Nasıl bir insanı kendinden fazla sevebilirsin ki ?

( Ben demiyorum Rehan diyor )


Doğru ile yanlış arasında seçim yapmak kolaydır.
Asıl seçim, iki doğru ya da iki yanlış arasında yapılandır.

Daha doğru ile daha az yanlış olanı seçmektir.
Uzun zamandır Hint sinemasından bir şeyler izlemiyordum.Oysa severim bollywood’u. 3 idiost'dan sonra hint filmlerine sarmıştım.Hangisini yazsam diye düşünürken fanaa en iyisi dedim.Bir de mihenk taşı olan  3 idiost bence. Zaten bu 3 idiost u izleyen diğer hint filmlerine de sarıyor sanırım  :)
Peki bu kadar aradan sonra nereden çıktı bu tabi ki değerli arkadaşım  nilgünk ablamın önerisi ile izlemiştim bu filmi.Dedim yağmur daha yeni blog açtın  otur bir değişiklik yap,hint filmi anlat. :)   
Fanaa, fenafillah’taki gibi, yok olmak, varlığını birşeyle harmanlayıp ona dönüşmek gibi bir anlam taşıyormuş.Diğer anlamı da feda demekmiş.Feda etmek bu filmi anlatan en iyi tabir bence .Bir diğer bilgi bu film çok ödüllü bir filmiş benden söylemesi.

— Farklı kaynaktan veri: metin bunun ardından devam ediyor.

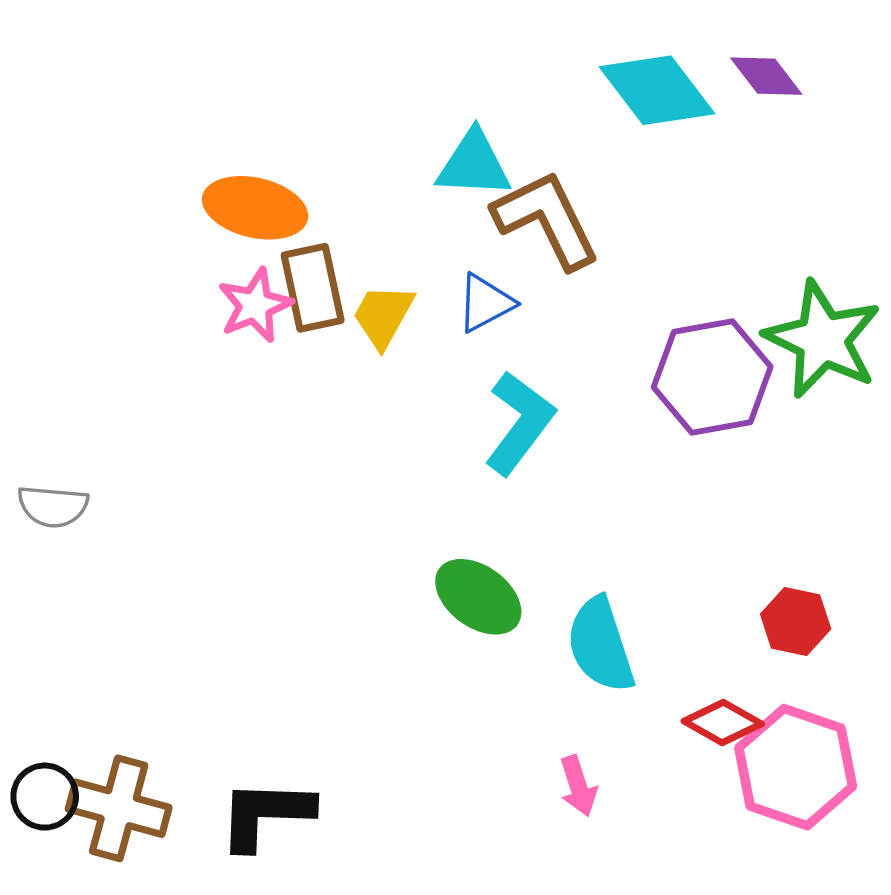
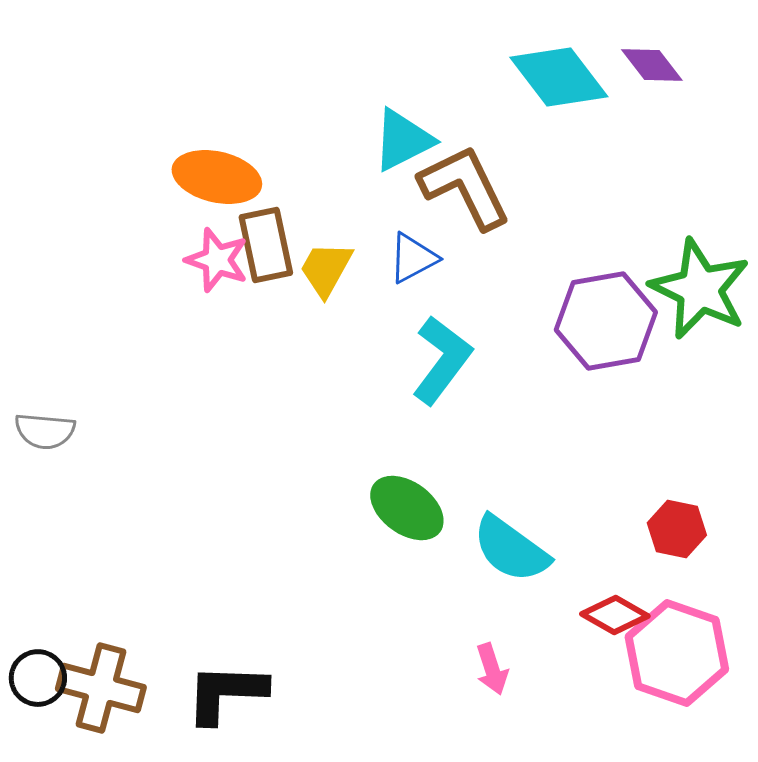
cyan triangle: (474, 164) -> (403, 140), turned -30
pink star: (255, 305) -> (217, 260), turned -30
cyan semicircle: (601, 645) -> (511, 549), turned -36

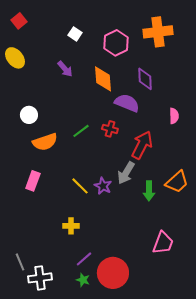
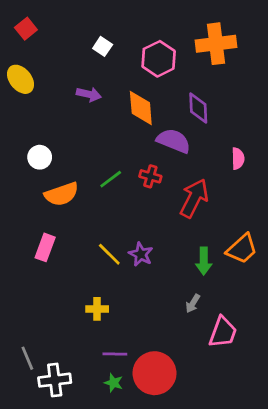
purple arrow: (65, 69) -> (89, 94), turned -36
gray arrow: (126, 173) -> (193, 303), moved, size x0.6
purple line: (84, 259) -> (115, 354), turned 42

Filme geçmeden önce biz bu filmi izlerken her dilden sözcükler duyduk en çok da Türkçe kelimeler .Söyleniş bakımından o kadar fazla Türkçe kelime vardı ki şaştık kaldık .Arapçaya da aşina olduğumuzdan yakaladık ama Korece bile duyduk efem :)
Nedir Fanaa yı bu kadar etkili kılan başlangıçta bir aşk filmi gibi başlasa da aslında iki farklı film izliyormuşsunuz gibi hissettiren kurgusu. Filmin başı aşk ve sıradanlıkla geçecek diye beklerken birden karmaşa ,aksiyon aldı başını gitti.Oysa ben havalardan olsa gerek romantik bir şeyler izlemek için başlamıştım .Film bu onuda şaşırttı .Değişik olmuş .Sevdim efem.
Konusu kör bir kız olan Zooni ailesinden izin alır ve arkadaşları ile birlikte Delhi ye gider .Burada tur rehberi Rehan’ la karşılaşır ve ona aşık olur .Rehan çapkın bir tiptir .Aşk ‘a inanmaz.Sadece ihtiyaçlara inanır .Kıza ilgi gösterir ama hiç bir zaman ciddi değildir. Zooni ile Rehan birlikte bir kaç gün geçirir ve ayrılık vakti geldiğinde Rehan kızı bırakmaz sonra onu doktora götürür ve gözlerinin açılacağını öğrenirler.Zooni ameliyat olur gözleri açılır uyandığında yanında ailesi vardır ama Rehan yoktur. Buraya kadar bildiğimiz sıradan aşk filmi ama bundan sonrası öyle değil ve itiraf ediyorum ben bunu da tahmin ettim :)
Bir de aksiyon kısmı var Hindistan ,Pakistan ,Kaşmir ,bağımsızlık,inançlar,idealler,arzular,terör bir dolu şey .Doğrular ,yanlışlar ,pişmanlıklar, hatalar ,hasretler ,vazgeçişler daha neler neler.En çok iç acıtan sa yakıp kavuran pişmanlık bence.
Sevdiğim kısımlara gelirsek Rehan ‘ın bir melek olmadığı aşikar ama ona kızamıyor insan daha doğrusu o perişan ,yıkılmış haline kıyamıyor.Bir ömürü idealler uğruna harcayan ,yanlışı seçen ama mutlu olmak için son çırpınışlarını sergileyen bir insanın dramı ,diğer tarafta Zooni ve arada kalması neyin doğru neyin yanlış olduğuna karar verememesi en sonunda o en acı ,en zor kararı vermesi etkileyiciydi. Delhinin güneşli havasından karlı manzaralara geçiş güzeldi. Minik çocuk çok tatlıydı.
BEN SENİ SENİN REHAN ‘I SEVDİĞİNDEN DAHA ÇOK SEVİYORUM.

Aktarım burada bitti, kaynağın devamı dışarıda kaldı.